Records drawn from a dataset:
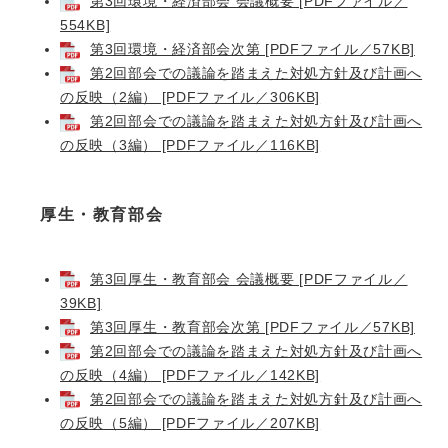
第3回環境・経済部会 会議概要 [PDFファイル／
554KB]
第3回環境・経済部会次第 [PDFファイル／57KB]
第2回部会での議論を踏まえた対処方針及び計画へ
の反映（2編） [PDFファイル／306KB]
第2回部会での議論を踏まえた対処方針及び計画へ
の反映（3編） [PDFファイル／116KB]
厚生・教育部会
第3回厚生・教育部会 会議概要 [PDFファイル／
39KB]
第3回厚生・教育部会次第 [PDFファイル／57KB]
第2回部会での議論を踏まえた対処方針及び計画へ
の反映（4編） [PDFファイル／142KB]
第2回部会での議論を踏まえた対処方針及び計画へ
の反映（5編） [PDFファイル／207KB]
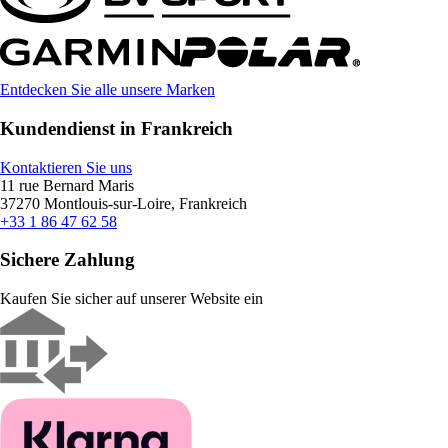
Entdecken Sie alle unsere Marken
Kundendienst in Frankreich
Kontaktieren Sie uns
11 rue Bernard Maris
37270 Montlouis-sur-Loire, Frankreich
+33 1 86 47 62 58
Sichere Zahlung
Kaufen Sie sicher auf unserer Website ein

== BRIEF ==
Only the lines from the one containing "の反映（5編） [PDFファイル／207KB]" through the last line of the entries, both included, should be repeated exactly, and the pictures should be left out.

== RESULT OF THE TASK ==
の反映（5編） [PDFファイル／207KB]
Entdecken Sie alle unsere Marken
Kundendienst in Frankreich
Kontaktieren Sie uns
11 rue Bernard Maris
37270 Montlouis-sur-Loire, Frankreich
+33 1 86 47 62 58
Sichere Zahlung
Kaufen Sie sicher auf unserer Website ein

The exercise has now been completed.